Mattias Clasen talked about the plans for intentionally breaking the GTK API for 3.0 in order to make it possible to achieve new features: XInput2, the drawing API, and changing theme engines without breaking applications. Emmanuaele Bassi jumped in to help Mattias Clasen with explanations. A goal is to make it harder for people to do deep hacks like the current string of abusive theme engines that will break from release to release and provide a feature-rich foundation for doing work correctly upstream.

The discussion moved on to client-side-decorations with Cody Russell which are already being developed on a side-branch. The work has a goal of being merged for GTK 3. This will enable GTK-support for things like Google Chrome's tab-in-window decorator and (finally!) GTK rendering the theme rather than being drawn by the window manager.

Cody said that he has be communicating with Trolltech to ensure that Qt does it in a sufficiently similar way in Qt that there won't be compatibility issues between Qt and GTK applications that provide their own CSD.

The issue was raise of what happens when an application freezes—how do you close it if the decoration is frozen in the same thread? Cody said that some discussion about extending the EHWM spec. to specify the area of the window where the close button is so that even when the application is locked, it's still click-able.

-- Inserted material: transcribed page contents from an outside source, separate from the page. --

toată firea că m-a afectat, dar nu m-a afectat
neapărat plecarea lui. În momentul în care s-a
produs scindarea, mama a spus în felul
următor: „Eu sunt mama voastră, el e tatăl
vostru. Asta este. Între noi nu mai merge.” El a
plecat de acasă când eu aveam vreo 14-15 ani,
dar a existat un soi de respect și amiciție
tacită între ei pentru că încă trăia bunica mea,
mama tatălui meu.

Another issue was raise regarding resizing the windows: there's a "jarring" experience in which the WM performs a resize of the buffer and then GTK CSD lags behind before the border is redraw to the size of the new edge. A solution would be to handle resize ourselves.

The rest of the discussion revolved around various use-cases and a discussion for application-specific API's for CSD: how to provide API's for a status bar at the bottom of the window that is drawn by CSD and provides the drag handle that is—perhaps—hidden on a netbook when maximized. Also, themes that attempt to make the transition from the toolkit to the border "borderless" may want to make regions of the menu area cause window dragging.

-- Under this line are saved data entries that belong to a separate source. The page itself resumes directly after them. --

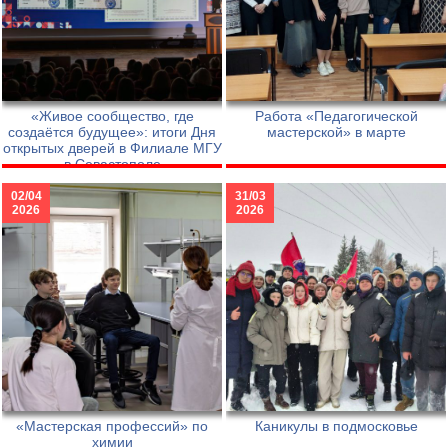
«Живое сообщество, где
Работа «Педагогической
создаётся будущее»: итоги Дня
мастерской» в марте
открытых дверей в Филиале МГУ
в Севастополе
02/04
31/03
2026
2026
«Мастерская профессий» по
Каникулы в подмосковье
химии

A question was asked about Glib 3.0. No plans are in the cards for Glib 3; there could be some fundamental design problems addressed but there doesn't seem to be anyone asking for it.

The discussion transitioned to performance with regard to animations and whether GTK could be made to provide high performance animations. There was some thinking that it's possible to extend GTK but the challenges that have been met and overcome in Clutter would have to be completely redone for GTK and it would be non-trivial.